Posted by on 11:26 am in Uncategorized | Comments Off on What Do You Do When You’re Injured As A Motorcycle Passenger?

Motorcycle accidents have many moving parts, and if you are injured as part of a motorcycle accident when you’re the passenger, things can get even more complicated. But it’s important to take an active role in getting compensation for any injuries you sustained. Here are some things that you can do. Have a Thorough Talk with the Driver About Next Steps Some of the steps for reporting a motorcycle accident inevitably fall on the driver. But you can play a role in this as well. First of all, create a joint plan of action and follow up to make sure the driver completed all of the steps. For one, taking pictures of the accident, including any damage to the motorcycle and the road conditions, is a good step. Also discuss what the insurance reporting process looks like. Get a Checkup If you were involved in the accident, be sure that you get a checkup from a chiropractor, even if you don’t think you were hurt badly. Neck and spinal injury can be hidden. And now’s the time to get your medical bills covered, since you won’t be able to show as strong of a correlation between your injuries and the accident if you wait until later. So, be insistent about getting your medical needs covered through the driver’s insurance. Consider the Severity of Your Personal Losses In a small accident, most of the insurance compensation will probably go to the driver. But you’ll want to make sure that your needs are heard if you have to take off work for your injuries, or if you had any personal property that was damaged.
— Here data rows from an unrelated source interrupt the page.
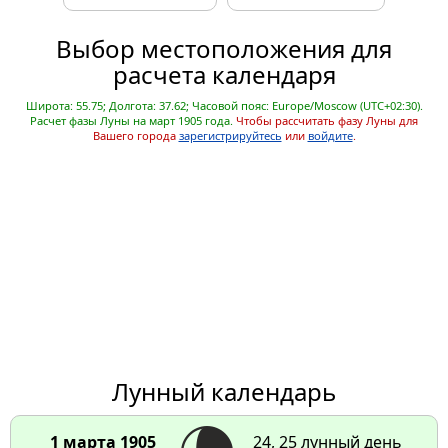
Выбор местоположения для
расчета календаря
Широта: 55.75; Долгота: 37.62; Часовой пояс: Europe/Moscow (UTC+02:30).
Расчет фазы Луны на март 1905 года.
Чтобы рассчитать фазу Луны для
Вашего города
зарегистрируйтесь
или
войдите
.
Лунный календарь
1 марта 1905
24, 25 лунный день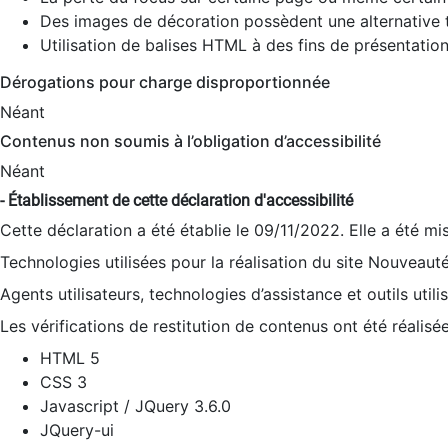
Des images de décoration possèdent une alternative t
Utilisation de balises HTML à des fins de présentation
Dérogations pour charge disproportionnée
Néant
Contenus non soumis à l’obligation d’accessibilité
Néant
- Établissement de cette déclaration d'accessibilité
Cette déclaration a été établie le 09/11/2022. Elle a été mi
Technologies utilisées pour la réalisation du site Nouveaut
Agents utilisateurs, technologies d’assistance et outils utilis
Les vérifications de restitution de contenus ont été réalisé
HTML 5
CSS 3
Javascript / JQuery 3.6.0
JQuery-ui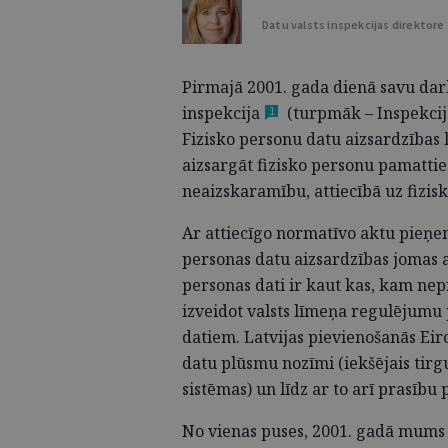
Datu valsts inspekcijas direktore
Pirmajā 2001. gada dienā savu darbu
inspekcija
(turpmāk – Inspekcija
1
Fizisko personu datu aizsardzības 
aizsargāt fizisko personu pamatties
neaizskaramību, attiecībā uz fizis
Ar attiecīgo normatīvo aktu pieņe
personas datu aizsardzības jomas a
personas dati ir kaut kas, kam nep
izveidot valsts līmeņa regulējumu 
datiem. Latvijas pievienošanās Eir
datu plūsmu nozīmi (iekšējais tirg
sistēmas) un līdz ar to arī prasīb
No vienas puses, 2001. gadā mums ja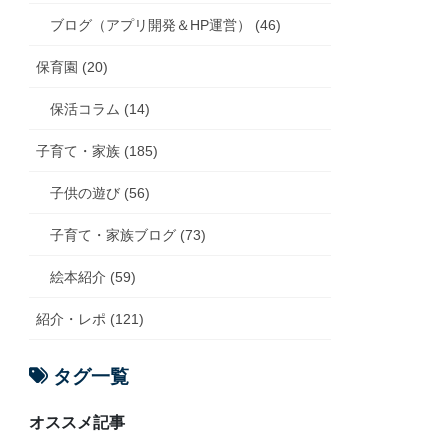
ブログ（アプリ開発＆HP運営） (46)
保育園 (20)
保活コラム (14)
子育て・家族 (185)
子供の遊び (56)
子育て・家族ブログ (73)
絵本紹介 (59)
紹介・レポ (121)
タグ一覧
オススメ記事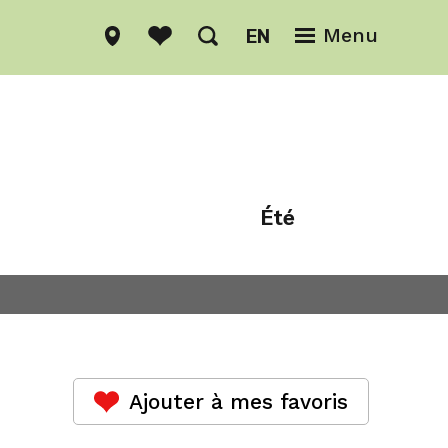
EN
Menu
Été
Hiver
Ajouter à mes favoris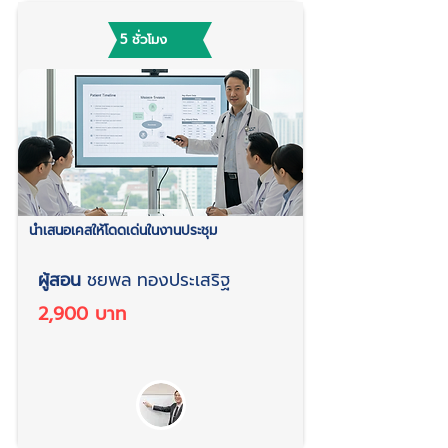
5 ชั่วโมง
นำเสนอเคสให้โดดเด่นในงานประชุม
ผู้สอน
ชยพล ทองประเสริฐ
2,900 บาท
While basic claims can be covered through insurance, a personal injury attorney is a good person to approach on bigger claims. Consider a Personal Injury Attorney When insurance money doesn’t cut it, a personal injury attorney may be able to help you. They’ll start by determining who was responsible for the accident. If there were no other drivers, the faulty party could be the driver or even the manufacturer of the motorcycle. If there was a collision with the other driver, then an attorney will consider whether your driver or the other driver was at fault. Based on the insurance limits and personal finances of that party, plus the amount of your personal losses, they can advise you on whether escalating the issue to a court would have a much bigger...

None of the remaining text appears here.